* Extracted material
++++++++

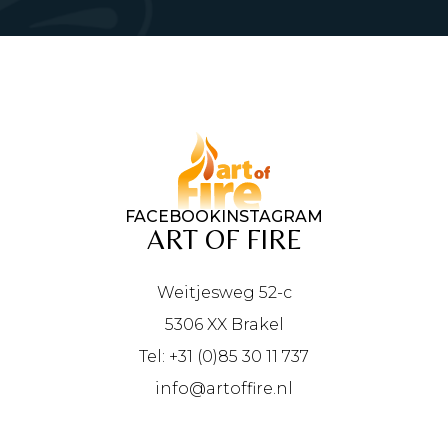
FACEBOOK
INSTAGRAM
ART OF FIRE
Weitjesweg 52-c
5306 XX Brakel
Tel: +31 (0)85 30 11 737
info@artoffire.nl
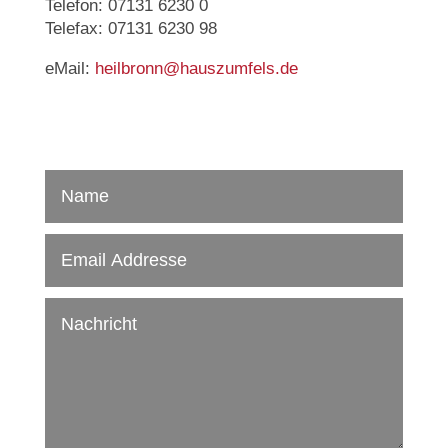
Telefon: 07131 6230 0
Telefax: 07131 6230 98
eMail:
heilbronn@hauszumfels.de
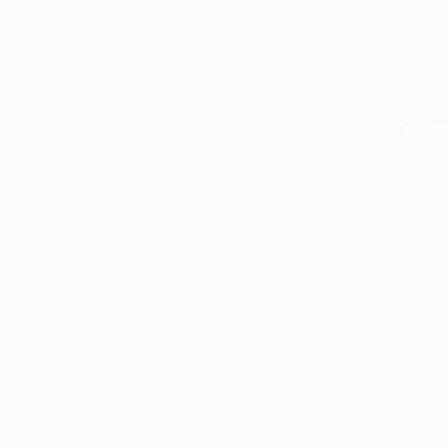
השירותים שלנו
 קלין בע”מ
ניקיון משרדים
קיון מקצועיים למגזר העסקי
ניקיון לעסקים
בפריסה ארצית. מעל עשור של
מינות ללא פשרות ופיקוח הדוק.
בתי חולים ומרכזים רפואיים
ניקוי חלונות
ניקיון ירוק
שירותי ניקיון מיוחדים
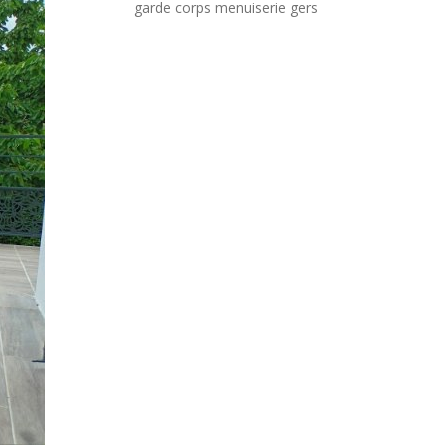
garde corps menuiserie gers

++++++++

* Exercise description
Could you retype each line of the material above exactly, skipping the pictures?

* Your response
FACEBOOK
INSTAGRAM
ART OF FIRE
Weitjesweg 52-c
5306 XX Brakel
Tel: +31 (0)85 30 11 737
info@artoffire.nl
Telefon: 07131 6230 0
Telefax: 07131 6230 98
eMail:
heilbronn@hauszumfels.de
השירותים שלנו
 קלין בע”מ
ניקיון משרדים
קיון מקצועיים למגזר העסקי
ניקיון לעסקים
בפריסה ארצית. מעל עשור של
מינות ללא פשרות ופיקוח הדוק.
בתי חולים ומרכזים רפואיים
ניקוי חלונות
ניקיון ירוק
שירותי ניקיון מיוחדים
garde corps menuiserie gers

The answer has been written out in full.